Fig 1. Selection of contrasts from a schematic auditory space.

Given that the three requirements on contrasts conflict, the selection of an inventory of contrasts involves achieving a balance between them. A source of cross-linguistic variation is variation in the compromise that given languages adopt. The next section presents a preliminary formalization of the dispersion theory in terms of Optimality Theory (Prince and Smolensky 1993). Optimality theory is suitable for this purpose, because it provides a system for specifying the resolution of conflict between constraints.

3.1Formulation of the constraints on contrast

Optimality Theoretic models achieve optimization without numerical calculation by adhering to a requirement of strict constraint dominance, i.e. where two constraints conflict, the higher-ranked constraint prevails (Prince and Smolensky 1993:78). In the Dispersion Theory, assigning complete dominance to any one of the proposed fundamental constraints yields inappropriate results. For example, if maximization of the number of contrasts dominates, the result will be a huge number of very fine contrasts. The essence of the dispersion theory is that the conflicting goals are balanced against each other.
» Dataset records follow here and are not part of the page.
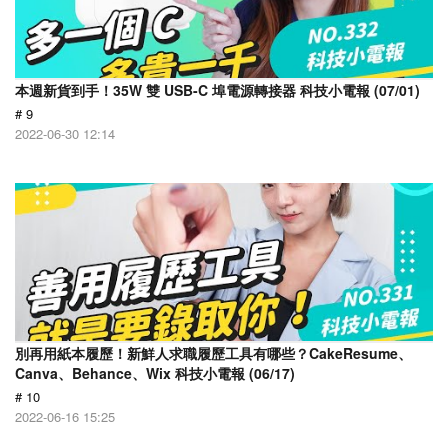
本週新貨到手！35W 雙 USB-C 埠電源轉接器 科技小電報 (07/01)
# 9
2022-06-30 12:14
別再用紙本履歷！新鮮人求職履歷工具有哪些？CakeResume、
Canva、Behance、Wix 科技小電報 (06/17)
# 10
2022-06-16 15:25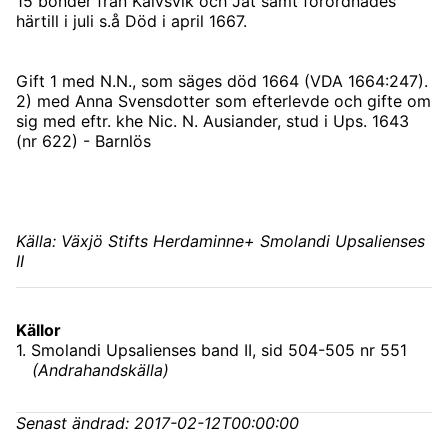
15 bönder från Kalvsvik och Jät samt förordnades
härtill i juli s.å Död i april 1667.
Gift 1 med N.N., som säges död 1664 (VDA 1664:247).
2) med Anna Svensdotter som efterlevde och gifte om
sig med eftr. khe Nic. N. Ausiander, stud i Ups. 1643
(nr 622) - Barnlös
Källa: Växjö Stifts Herdaminne+ Smolandi Upsalienses
II
Källor
1
.
Smolandi Upsalienses band II
, sid 504-505 nr 551
(
Andrahandskälla
)
Senast ändrad:
2017-02-12T00:00:00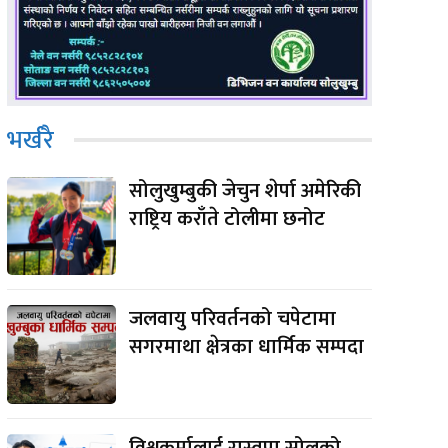
भर्खरै
सोलुखुम्बुकी जेचुन शेर्पा अमेरिकी
राष्ट्रिय कराँते टोलीमा छनोट
जलवायु परिवर्तनको चपेटामा
सगरमाथा क्षेत्रका धार्मिक सम्पदा
विश्वकर्मालाई रास्वपा सोलुको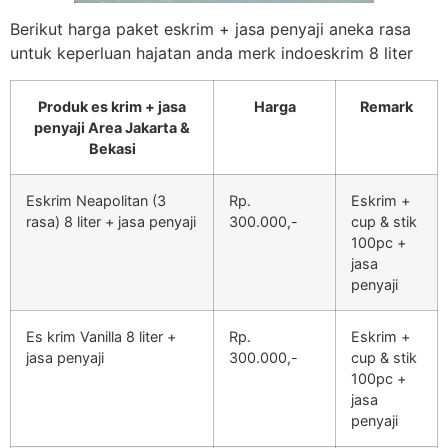
Berikut harga paket eskrim + jasa penyaji aneka rasa
untuk keperluan hajatan anda merk indoeskrim 8 liter
Produk es krim + jasa
Harga
Remark
penyaji Area Jakarta &
Bekasi
Eskrim Neapolitan (3
Rp.
Eskrim +
rasa) 8 liter + jasa penyaji
300.000,-
cup & stik
100pc +
jasa
penyaji
Es krim Vanilla 8 liter +
Rp.
Eskrim +
jasa penyaji
300.000,-
cup & stik
100pc +
jasa
penyaji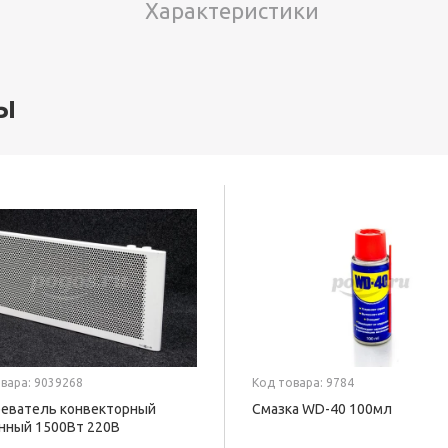
Характеристики
ы
вара: 9039268
Код товара: 9784
еватель конвекторный
Смазка WD-40 100мл
нный 1500Вт 220В
ОФОН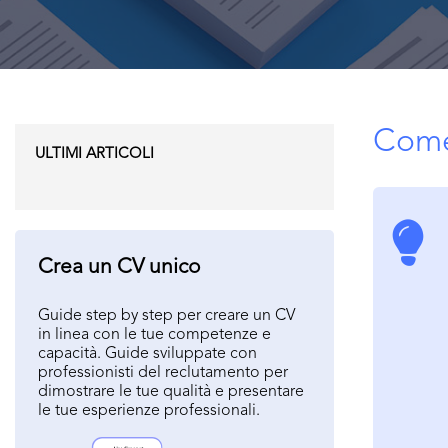
Come
ULTIMI ARTICOLI
Crea un CV unico
Guide step by step per creare un CV
in linea con le tue competenze e
capacità. Guide sviluppate con
professionisti del reclutamento per
dimostrare le tue qualità e presentare
le tue esperienze professionali.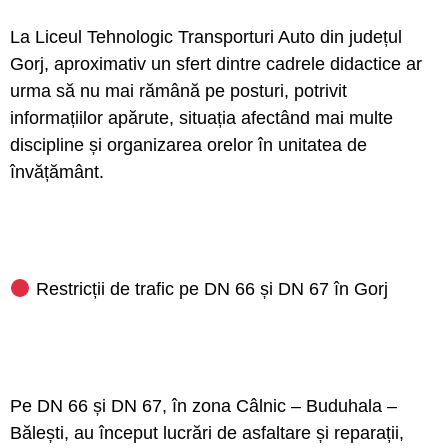
La Liceul Tehnologic Transporturi Auto din județul
Gorj, aproximativ un sfert dintre cadrele didactice ar
urma să nu mai rămână pe posturi, potrivit
informațiilor apărute, situația afectând mai multe
discipline și organizarea orelor în unitatea de
învățământ.
Restricții de trafic pe DN 66 și DN 67 în Gorj
Pe DN 66 și DN 67, în zona Câlnic – Buduhala –
Bălești, au început lucrări de asfaltare și reparații,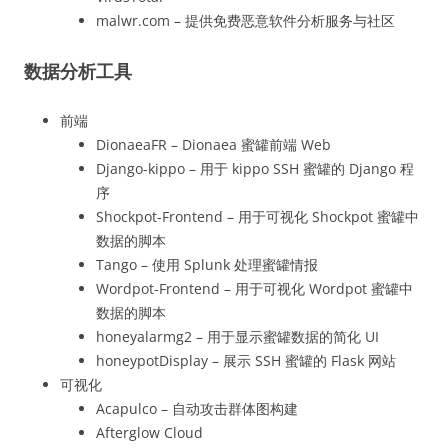
malwr.com – 提供免费恶意软件分析服务与社区
数据分析工具
前端
DionaeaFR – Dionaea 蜜罐前端 Web
Django-kippo – 用于 kippo SSH 蜜罐的 Django 程
序
Shockpot-Frontend – 用于可视化 Shockpot 蜜罐中
数据的脚本
Tango – 使用 Splunk 处理蜜罐情报
Wordpot-Frontend – 用于可视化 Wordpot 蜜罐中
数据的脚本
honeyalarmg2 – 用于显示蜜罐数据的简化 UI
honeypotDisplay – 展示 SSH 蜜罐的 Flask 网站
可视化
Acapulco – 自动攻击群体图构建
Afterglow Cloud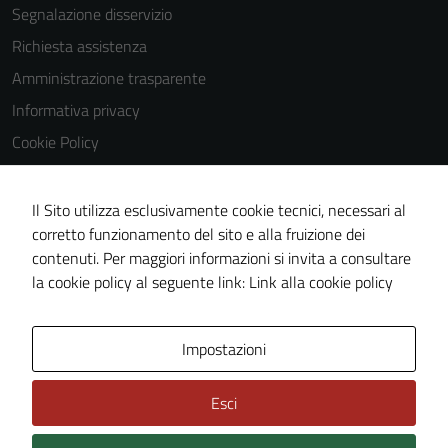
Segnalazione disservizio
Richiesta assistenza
Amministrazione trasparente
Informativa privacy
Cookie Policy
Note legali
Dichiarazione di accessibilità
Il Sito utilizza esclusivamente cookie tecnici, necessari al
corretto funzionamento del sito e alla fruizione dei
Obiettivi di accessibilità
contenuti. Per maggiori informazioni si invita a consultare
Piano di miglioramento del sito
la cookie policy al seguente link:
Link alla cookie policy
Area Privata
Impostazioni
Esci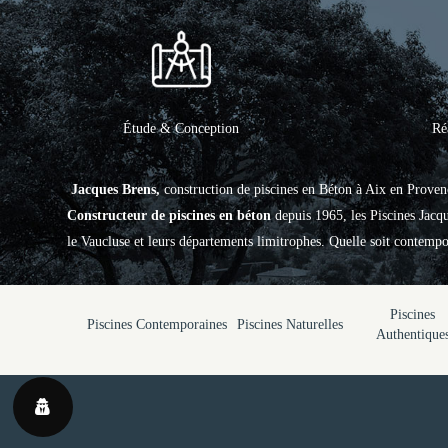
Étude & Conception
Ré
Jacques Brens,
construction de piscines en Béton à Aix en Proven
Constructeur de piscines en béton
depuis 1965, les Piscines Jac
le Vaucluse et leurs départements limitrophes. Quelle soit contempor
Piscines
Piscines Contemporaines
Piscines Naturelles
Authentique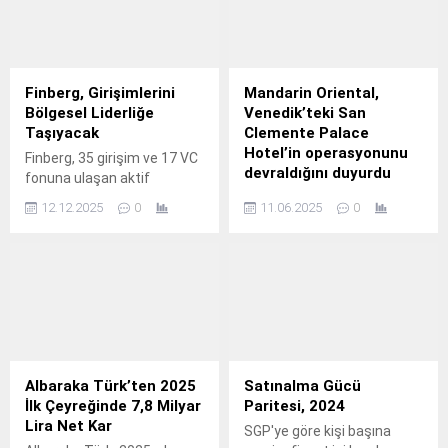
Finberg, Girişimlerini
Mandarin Oriental,
Bölgesel Liderliğe
Venedik’teki San
Taşıyacak
Clemente Palace
Hotel’in operasyonunu
Finberg, 35 girişim ve 17 VC
devraldığını duyurdu
fonuna ulaşan aktif
portföyüyle toplam 97,8
Mandarin Oriental, İtalya’nın
12.12.2025
0
11.06.2025
0
milyon dolar yatırım
Venedik şehrindeki San
hacmine erişirken, AGM
Clemente Palace Hotel’in
IV’te bölgesel ölçeklenme
operasyonunu devraldığını
vizyonu, değişen sermaye
duyurdu.
akışları ve yeni dönemin
yatırım dinamiklerini
sektörün önde gelen
isimleriyle değerlendirdi.
Albaraka Türk’ten 2025
Satınalma Gücü
İlk Çeyreğinde 7,8 Milyar
Paritesi, 2024
Lira Net Kar
SGP'ye göre kişi başına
The balancing of conflicting scalar constraints can be modeled in terms of strict dominance by decomposing the scalar constraints into a ranked set of sub-constraints. This technique is adopted by Prince and Smolensky (1993) in the analysis of syllable structure, where a general constraint requiring a syllable nucleus to be maximally sonorous is decomposed into a set of constraints against particular segments being in the nucleus, with the sub-constraints being ranked according to the sonority of the segments. The sub-constraints corresponding to the scalar constraints can then be interleaved, resulting in a balance between them. This strategy will be followed here.

3.1.1Maximize the distinctiveness of contrasts

Given the considerations outlined in section 2 above, the measure of distinctiveness which is predicted to be relevant to the markedness of a contrast between two sounds is the probability of confusing the two sounds. Our understanding of the acoustic basis of confusability is limited, so any general model of distinctiveness is necessarily tentative. To allow the precise formulation of analyses, a fairly specific view of distinctiveness will be presented, but many of the details could be modified without affecting the central claims advanced here.
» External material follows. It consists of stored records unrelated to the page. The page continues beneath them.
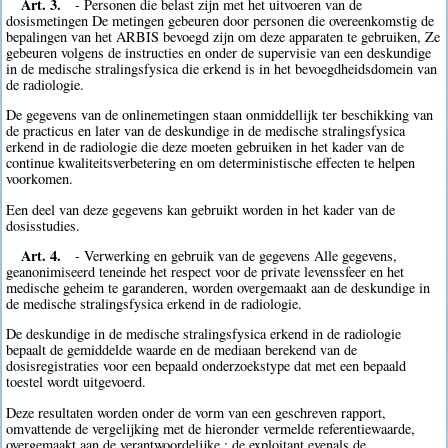
Art. 3.
- Personen die belast zijn met het uitvoeren van de
dosismetingen De metingen gebeuren door personen die overeenkomstig de
bepalingen van het ARBIS bevoegd zijn om deze apparaten te gebruiken, Ze
gebeuren volgens de instructies en onder de supervisie van een deskundige
in de medische stralingsfysica die erkend is in het bevoegdheidsdomein van
de radiologie.
De gegevens van de onlinemetingen staan onmiddellijk ter beschikking van
de practicus en later van de deskundige in de medische stralingsfysica
erkend in de radiologie die deze moeten gebruiken in het kader van de
continue kwaliteitsverbetering en om deterministische effecten te helpen
voorkomen.
Een deel van deze gegevens kan gebruikt worden in het kader van de
dosisstudies.
Art. 4.
- Verwerking en gebruik van de gegevens Alle gegevens,
geanonimiseerd teneinde het respect voor de private levenssfeer en het
medische geheim te garanderen, worden overgemaakt aan de deskundige in
de medische stralingsfysica erkend in de radiologie.
De deskundige in de medische stralingsfysica erkend in de radiologie
bepaalt de gemiddelde waarde en de mediaan berekend van de
dosisregistraties voor een bepaald onderzoekstype dat met een bepaald
toestel wordt uitgevoerd.
Deze resultaten worden onder de vorm van een geschreven rapport,
omvattende de vergelijking met de hieronder vermelde referentiewaarde,
overgemaakt aan de verantwoordelijke : de exploitant evenals de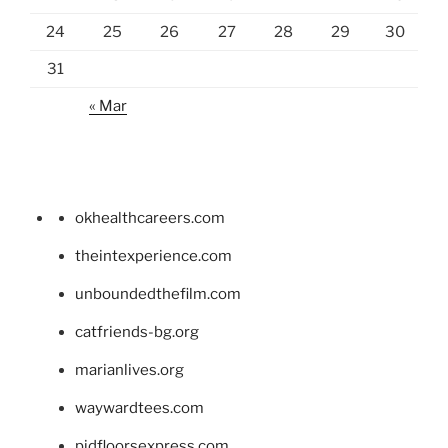
24
25
26
27
28
29
30
31
« Mar
okhealthcareers.com
theintexperience.com
unboundedthefilm.com
catfriends-bg.org
marianlives.org
waywardtees.com
pidfloorsexpress.com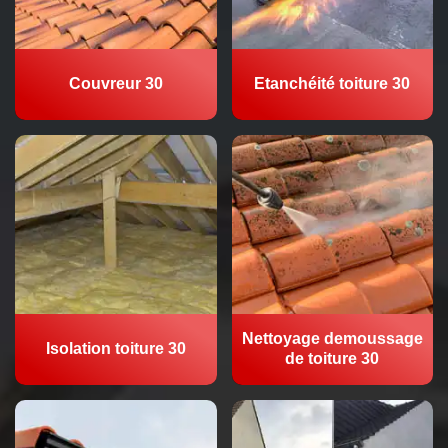
Couvreur 30
Etanchéité toiture 30
Nettoyage demoussage
Isolation toiture 30
de toiture 30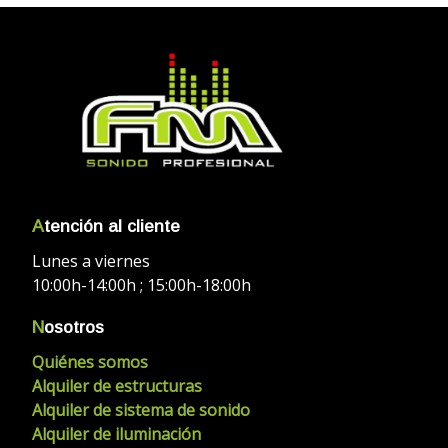
A
tención al cliente
Lunes a viernes
10:00h-14:00h ; 15:00h-18:00h
N
osotros
Quiénes somos
Alquiler de estructuras
Alquiler de sistema de sonido
Alquiler de iluminación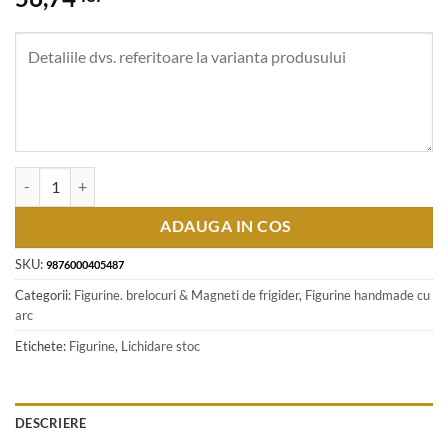
Cantitate Figurina bungee jumping - Miel fetita
ADAUGA IN COS
SKU:
9876000405487
Categorii:
Figurine. brelocuri & Magneti de frigider
,
Figurine handmade cu
arc
Etichete:
Figurine
,
Lichidare stoc
DESCRIERE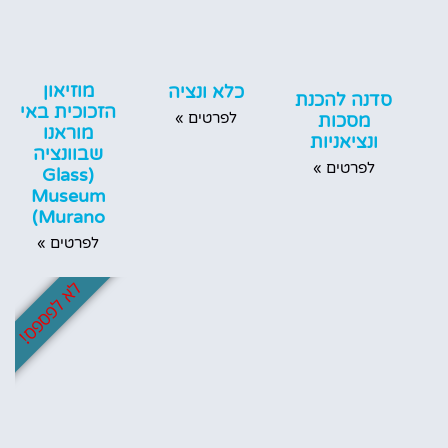
מוזיאון
כלא ונציה
סדנה להכנת
הזכוכית באי
לפרטים »
מסכות
מוראנו
ונציאניות
שבוונציה
לפרטים »
(Glass
Museum
Murano)
לפרטים »
לא לפספס!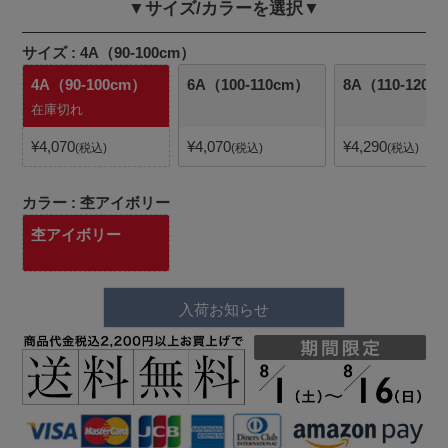
▼サイズ/カラーを選択▼
サイズ
4A（90-100cm）
4A（90-100cm）
6A（100-110cm）
8A（110-120c
在庫切れ
¥
4,070
¥
4,070
¥
4,290
税込
税込
税込
カラー
杢アイボリー
杢アイボリー
入荷お知らせ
In psychological work on identification and categorization it is common to conceive of stimuli (such as speech sounds) as being located in a multi-dimensional similarity space where the distance between stimuli is systematically related to the confusability of those stimuli – i.e. stimuli which are closer together in the space are more similar, and hence more confusable (e.g. Shepard 1957, Nosofsky 1992). This conception is adopted here. The domain in which we have the best understanding of perceptual space is vowel quality. There is good evidence that the main dimensions of the similarity space for vowels correspond well to the frequencies of the first two formants (Delattre, Liberman, Cooper, and Gerstman 1952, Plomp 1975, Shepard 1972), and less clear evidence for a dimension corresponding to the third formant (see Rosner and Pickering 1994:173ff. for a review).
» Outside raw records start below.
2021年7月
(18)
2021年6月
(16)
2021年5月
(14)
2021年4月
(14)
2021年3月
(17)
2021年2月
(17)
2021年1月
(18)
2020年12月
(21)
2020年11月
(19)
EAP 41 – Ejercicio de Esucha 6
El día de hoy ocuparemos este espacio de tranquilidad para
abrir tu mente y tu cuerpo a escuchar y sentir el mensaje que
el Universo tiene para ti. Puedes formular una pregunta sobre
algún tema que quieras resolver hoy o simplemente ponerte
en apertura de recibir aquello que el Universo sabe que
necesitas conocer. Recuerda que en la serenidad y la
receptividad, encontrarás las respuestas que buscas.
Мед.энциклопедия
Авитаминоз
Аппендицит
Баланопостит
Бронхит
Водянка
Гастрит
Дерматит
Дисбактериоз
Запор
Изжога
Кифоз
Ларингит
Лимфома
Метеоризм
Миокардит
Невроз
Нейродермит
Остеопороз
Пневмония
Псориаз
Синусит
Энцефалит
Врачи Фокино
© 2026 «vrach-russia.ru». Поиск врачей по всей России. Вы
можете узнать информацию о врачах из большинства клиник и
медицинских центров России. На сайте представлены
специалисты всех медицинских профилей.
A coarsely quantized three-dimensional vowel space, adequate for most of the analyses developed here, is shown in (7a-c) (cf. Liljencrants and Lindblom 1972). Sounds are specified by matrices of dimension values, e.g. [F1 1, F2 6, F3 3] for [i]. That is, dimensions are essentially scalar features so standard feature notation is used with the modification that dimensions take integer values rather than +/-. The locations of different vowel qualities are indicated as far as possible using IPA symbols. In some cases there is no IPA symbol for a particular vowel quality (e.g. the unrounded counterpart to [U] which might occupy [F1 2, F2 2]), while in many cases more than one vowel could occupy a given position in F1-F2 space due to the similar acoustic effects of lip rounding and tongue backing. Some examples are shown in (7c). Also, the IPA low back unrounded vowel symbol [A] is used for a wide range of vowel qualities in transcriptions of English dialects and could have been used to symbolize [F1 7, F2 2]. Similarly, [y] could also have been used for [F1 1, F2 5].